EXERCISE |
A faithful copy of the data is what is wanted, minus any pictures.

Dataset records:
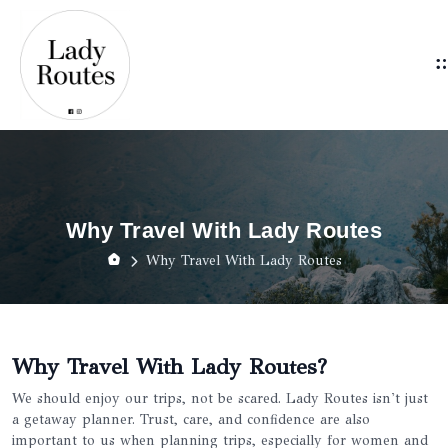
Why Travel With Lady Routes
Why Travel With Lady Routes
Why Travel With Lady Routes?
We should enjoy our trips, not be scared. Lady Routes isn't just
a getaway planner. Trust, care, and confidence are also
important to us when planning trips, especially for women and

RESPONSE |
Why Travel With Lady Routes
Why Travel With Lady Routes
Why Travel With Lady Routes?
We should enjoy our trips, not be scared. Lady Routes isn't just
a getaway planner. Trust, care, and confidence are also
important to us when planning trips, especially for women and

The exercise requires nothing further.